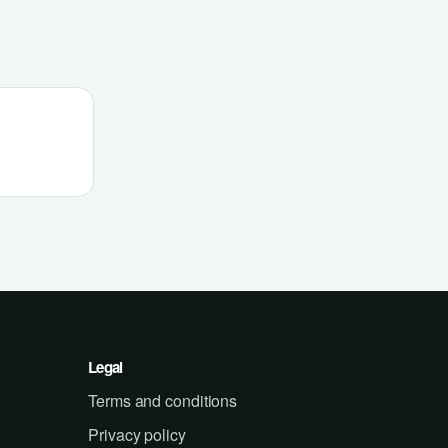
Legal
Terms and conditions
Privacy policy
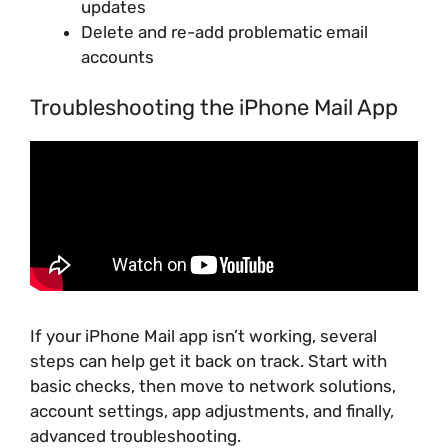
updates
Delete and re-add problematic email
accounts
Troubleshooting the iPhone Mail App
If your iPhone Mail app isn’t working, several
steps can help get it back on track. Start with
basic checks, then move to network solutions,
account settings, app adjustments, and finally,
advanced troubleshooting.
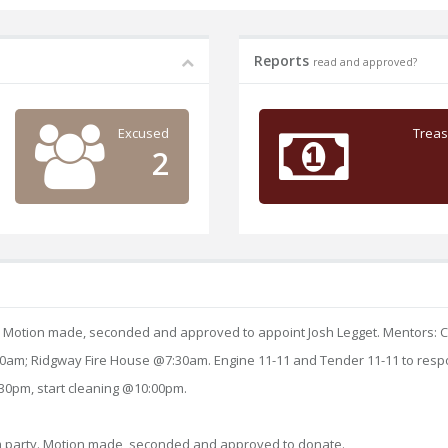
Reports
read and approved?
Excused
Treas
2
. Motion made, seconded and approved to appoint Josh Legget. Mentors: Ch
7:00am; Ridgway Fire House @7:30am. Engine 11-11 and Tender 11-11 to resp
:30pm, start cleaning @10:00pm.
om party. Motion made, seconded and approved to donate.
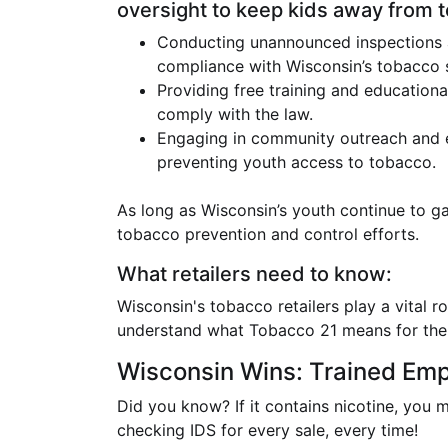
oversight to keep kids away from 
Conducting unannounced inspections at 
compliance with Wisconsin’s tobacco s
Providing free training and educationa
comply with the law.
Engaging in community outreach and 
preventing youth access to tobacco.
As long as Wisconsin’s youth continue to ga
tobacco prevention and control efforts.
What retailers need to know:
Wisconsin's tobacco retailers play a vital 
understand what Tobacco 21 means for them
Wisconsin Wins: Trained Em
Did you know? If it contains nicotine, you 
checking IDS for every sale, every time!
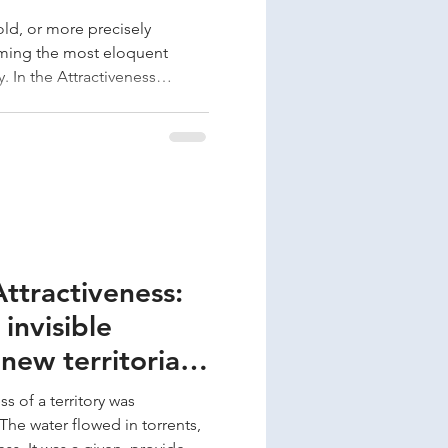
Cold, or more precisely
oming the most eloquent
gy. In the Attractiveness
s protection against climate
 not only threaten our
nfrastructure that protects us.
ategies for dealing with heat
gs. Excessive heat subjects
stre
Attractiveness:
invisible
new territorial
s of a territory was
he water flowed in torrents,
------------------------------
Give back, exactly and without pictures, the stretch of the records above from the line containing "Delete and re-add problematic email" through the line containing "om party. Motion", with both end lines included.

- [Exercise solution]
Delete and re-add problematic email
accounts
Troubleshooting the iPhone Mail App
If your iPhone Mail app isn’t working, several
steps can help get it back on track. Start with
basic checks, then move to network solutions,
account settings, app adjustments, and finally,
advanced troubleshooting.
Reports
read and approved?
Excused
Treas
2
. Motion made, seconded and approved to appoint Josh Legget. Mentors: Ch
7:00am; Ridgway Fire House @7:30am. Engine 11-11 and Tender 11-11 to resp
:30pm, start cleaning @10:00pm.
om party. Motion made, seconded and approved to donate.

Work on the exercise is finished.